Efficiently identifying shared genetic segments in large-scale data.
Reference: Saada et al. Identity-by-descent detection across 487,409 British samples reveals fine scale population structure and ultra-rare variant associations, 2020, Nature Communications
The boost/1.57.0
library is required.
make
g2 [options] <haps file> <sample file> <genetic map file> <output file>
Required inputs:
- haps file: SHAPEIT/IMPUTE format input phased haplotypes, alleles can be any string as long as haplotype entries are 0/1
- sample file: SHAPEIT/IMPUTE format input sample identifiers, only the second ID column is currently used for output
- genetic map file: Each row has three fields: [
physical position
] [cm/Mb
] [cM
], and the 2nd field is ignored - output file: Pointer to where the outputs will go, will generate an $OUT.match file
Optional switches:
switch | description |
---|---|
-b |
Binary output for large files, see parse_bmatch [default off] |
-d |
Dynamic hash seed cutoff (for big N) [default = 0/off] |
-f |
Minimum minor allele frequency [default = 0.0] |
-g |
Allowed gaps between seeds [default = 1] |
-h |
Haploid mode, do not allow switches between haplotypes [default off] |
-m |
Minimum match length [default = 1.0] |
-s |
Skip words with (seeds/samples) less than than this value (for big N) [default = 0.0] |
Output goes into a $OUT.match file with each row containing the following entries:
ID1 | ID2 | P0 | P1 | cM | # words | # gaps |
---|
If haploid mode is on (-h
) then ".0" or ".1" is appended to the IDs to indicate a match along the first or second haplotype.

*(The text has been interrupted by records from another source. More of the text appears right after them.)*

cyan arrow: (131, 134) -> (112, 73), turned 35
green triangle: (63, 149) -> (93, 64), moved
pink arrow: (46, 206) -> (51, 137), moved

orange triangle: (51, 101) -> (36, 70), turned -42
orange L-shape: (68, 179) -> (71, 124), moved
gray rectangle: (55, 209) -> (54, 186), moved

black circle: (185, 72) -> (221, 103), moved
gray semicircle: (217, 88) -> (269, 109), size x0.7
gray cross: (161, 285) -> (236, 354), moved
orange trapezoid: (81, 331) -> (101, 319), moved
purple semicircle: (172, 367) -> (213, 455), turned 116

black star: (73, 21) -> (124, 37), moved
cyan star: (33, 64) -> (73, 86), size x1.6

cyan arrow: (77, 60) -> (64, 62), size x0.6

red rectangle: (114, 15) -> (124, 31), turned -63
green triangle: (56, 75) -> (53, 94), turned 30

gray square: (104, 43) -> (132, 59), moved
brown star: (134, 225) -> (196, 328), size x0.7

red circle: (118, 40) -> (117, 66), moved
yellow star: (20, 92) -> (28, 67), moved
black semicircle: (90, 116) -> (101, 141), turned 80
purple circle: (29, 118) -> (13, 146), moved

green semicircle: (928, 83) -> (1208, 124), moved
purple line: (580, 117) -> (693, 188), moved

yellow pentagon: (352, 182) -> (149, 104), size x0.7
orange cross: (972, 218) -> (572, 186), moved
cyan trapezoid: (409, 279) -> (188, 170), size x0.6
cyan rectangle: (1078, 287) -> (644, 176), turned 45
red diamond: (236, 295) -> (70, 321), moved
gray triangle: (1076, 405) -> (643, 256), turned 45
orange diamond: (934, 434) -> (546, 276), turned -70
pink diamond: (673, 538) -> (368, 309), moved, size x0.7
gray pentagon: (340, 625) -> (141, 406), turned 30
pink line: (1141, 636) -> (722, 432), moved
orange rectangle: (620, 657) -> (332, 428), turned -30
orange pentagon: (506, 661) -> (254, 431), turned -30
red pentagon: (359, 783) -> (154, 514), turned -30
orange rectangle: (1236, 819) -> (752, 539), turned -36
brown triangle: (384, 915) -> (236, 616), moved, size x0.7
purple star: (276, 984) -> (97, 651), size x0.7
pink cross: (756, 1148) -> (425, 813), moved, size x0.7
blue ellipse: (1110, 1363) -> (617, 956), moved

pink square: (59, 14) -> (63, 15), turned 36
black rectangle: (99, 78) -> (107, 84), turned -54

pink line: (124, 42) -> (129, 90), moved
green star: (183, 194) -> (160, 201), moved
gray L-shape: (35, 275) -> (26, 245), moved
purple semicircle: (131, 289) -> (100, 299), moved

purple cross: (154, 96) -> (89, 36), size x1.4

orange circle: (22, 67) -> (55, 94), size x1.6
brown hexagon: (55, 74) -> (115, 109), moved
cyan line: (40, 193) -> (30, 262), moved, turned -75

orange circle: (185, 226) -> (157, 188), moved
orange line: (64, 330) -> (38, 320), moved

For large data, you can enable binary outputs by adding the -b
switch, which will generate three files ($OUT.bmatch/bmid/bsid
) that can be parsed using the provided parse_bmatch
program (~3x reduction in file size).
make test
runs sample data in the example/
directory using the following command:
./g2 -m 0.9 \
example/SIM.NE_20000.MATCH_FREQ.SHAPEIT.haps \
example/SIM.NE_20000.MATCH_FREQ.SHAPEIT.sample \
example/genMap.1KG.b37.chr1.map \
example/SIM.NE_20000.MATCH_FREQ.INFERRED.match
The output segments are then evaluated for accuracy using the example/accuracy.sh
script.
This data was simulated using the ARGON software as shown in example/sim.sh
, down-sampled to a HapMap3 allele frequency distribution, and phased with SHAPEIT2.